> _About this task_
From the first line to the last, give the records again exactly and skip the pictures.

Records from a data source:
● ● ● ●

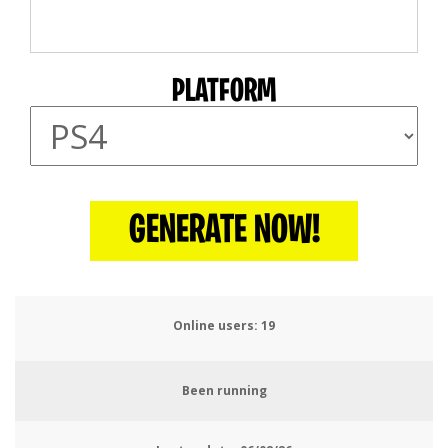
PLATFORM
GENERATE NOW!
Online users:
21
Been running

● ● ● ●

> _Answer_
PLATFORM
GENERATE NOW!
Online users:
21
Been running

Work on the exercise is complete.